▶ [Exercise objective]
Your answer must be the exact lines from the one holding "Mask every instance" through the last line of the records below, with no pictures.

··· Records for the exercise ···

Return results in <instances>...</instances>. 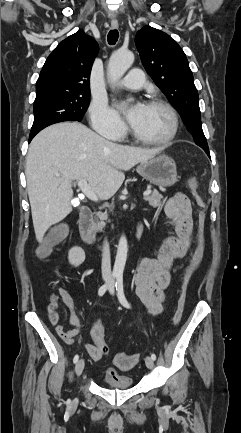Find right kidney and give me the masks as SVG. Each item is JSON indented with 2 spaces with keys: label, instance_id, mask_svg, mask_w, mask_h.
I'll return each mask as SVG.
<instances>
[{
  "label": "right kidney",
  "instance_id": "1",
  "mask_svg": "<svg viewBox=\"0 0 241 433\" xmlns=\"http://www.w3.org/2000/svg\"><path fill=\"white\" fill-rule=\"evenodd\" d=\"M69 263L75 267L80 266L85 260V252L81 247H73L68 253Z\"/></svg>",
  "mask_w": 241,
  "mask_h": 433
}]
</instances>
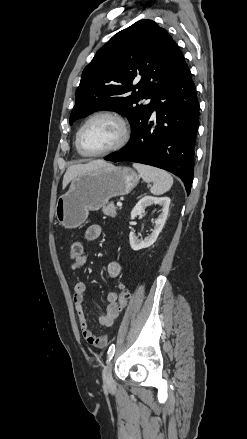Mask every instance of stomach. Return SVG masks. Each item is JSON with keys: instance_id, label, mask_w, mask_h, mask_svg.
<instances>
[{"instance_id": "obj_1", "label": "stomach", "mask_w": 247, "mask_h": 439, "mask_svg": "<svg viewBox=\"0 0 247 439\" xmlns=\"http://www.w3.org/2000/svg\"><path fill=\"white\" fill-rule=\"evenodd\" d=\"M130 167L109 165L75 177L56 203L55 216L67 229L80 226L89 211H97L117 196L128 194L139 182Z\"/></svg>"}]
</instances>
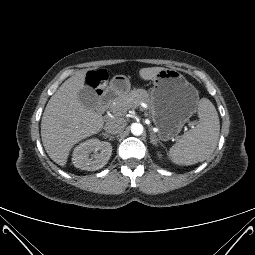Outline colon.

···

▶ [Final answer]
Mask every instance of stomach. Return SVG masks. Each item is JSON with keys: instance_id, label, mask_w, mask_h, mask_svg.
<instances>
[{"instance_id": "obj_1", "label": "stomach", "mask_w": 247, "mask_h": 439, "mask_svg": "<svg viewBox=\"0 0 247 439\" xmlns=\"http://www.w3.org/2000/svg\"><path fill=\"white\" fill-rule=\"evenodd\" d=\"M130 167L109 165L75 177L56 203L55 216L67 229L80 226L89 211H97L117 196L128 194L139 182Z\"/></svg>"}]
</instances>
Outline colon.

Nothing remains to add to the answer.